The JRI, a task force created by Gov. Jack Markell in 2011, has sought to address the problem of prison overcrowding by improving pretrial supervision of offenders. Perhaps the most sweeping measure implemented by the JRI is the adoption of pretrial risk assessments to gauge an offender’s risk of flight and arrest. It allows judges to craft sentences based on the offender’s risk of recidivism.
While Leon was complimentary of the JRI’s recommendations, she said more reforms are needed, such as giving judges more discretion with sentencing.
“We need broader changes to see a greater impact,” she said. “A number of little programs may add up to something else, but a larger policy shift is what we need.”
Improving the arrest and prosecution of sex offenders has been an important issue in Delaware over the past few years, especially in the wake of the Earl Bradley case. Bradley, a Lewes pediatrician, is said to be the nation’s worst pedophile, and was convicted of molesting hundreds of his patients.
“The Bradley case was a total anomaly,” Leon said. “The typical sex offender is nothing on that scale.”
One year after Bradley’s 2009 arrest, the General Assembly passed nine bills with the goal of improving how sex offenses are reported as well as requiring more stringent background checks for physicians. Under the legislation, children can only be examined by a doctor when a chaperone is present.

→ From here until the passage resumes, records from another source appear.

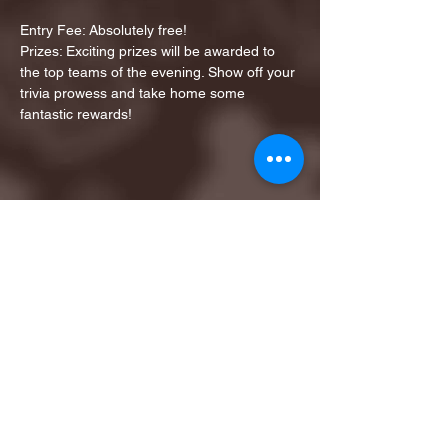
Entry Fee: Absolutely free!
Prizes: Exciting prizes will be awarded to 
the top teams of the evening. Show off your 
trivia prowess and take home some 
fantastic rewards!
Share this event
1ST FINALIST BEST
KARAOKE AND TRIVIA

However, efforts to keep kids safe began two years before anyone was aware of Bradley. In 2007, Attorney General Beau Biden created the Child Predator Task Force Unit to investigate online child exploitation. Since the unit’s formation, it has grown to include 35 local police forces, 800 investigations, executed more than 300 search warrants and secured more than 150 convictions.
Biden followed up the Child Predator Task Force Unit earlier this year with the creation of the Child Victims Unit, a specialized division within the Department of Justice that will focus on violent crimes against children, including all child death cases and life-threatening crimes committed against a child. The new unit will serve as the Department of Justice’s first contact with the police and victim and will be involved in every stage of child protection from the initial criminal investigation and sentencing to reviewing current laws and recommending legislation.
It is interesting to note that both the earliest and most recent issues of DLW feature articles on these corporate and criminal issues, proving that as things change in Delaware, things also stay the same.